**What the exercise asks:** Below are the records to retype. Keep every character exactly and leave out the pictures.

____ Input records

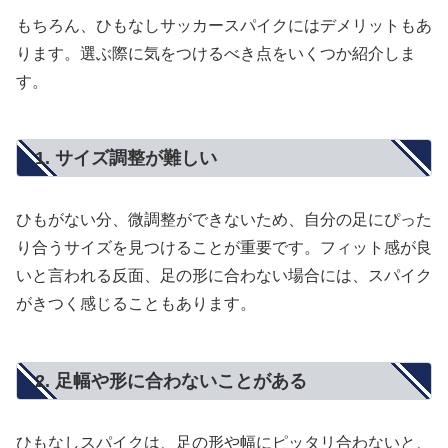
もちろん、ひもなしサッカースパイクにはデメリットもあ
ります。選ぶ際に気をつけるべき点をいくつか紹介しま
す。
1. サイズ調整が難しい
ひもがない分、微調整ができないため、自分の足にぴった
り合うサイズを見つけることが重要です。フィット感が良
いと言われる反面、足の形に合わない場合には、スパイク
がきつく感じることもあります。
2. 足幅や形に合わないことがある
ひもなしスパイクは、足の形や幅にピッタリ合わないと、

________

**Response:**
もちろん、ひもなしサッカースパイクにはデメリットもあ
ります。選ぶ際に気をつけるべき点をいくつか紹介しま
す。
1. サイズ調整が難しい
ひもがない分、微調整ができないため、自分の足にぴった
り合うサイズを見つけることが重要です。フィット感が良
いと言われる反面、足の形に合わない場合には、スパイク
がきつく感じることもあります。
2. 足幅や形に合わないことがある
ひもなしスパイクは、足の形や幅にピッタリ合わないと、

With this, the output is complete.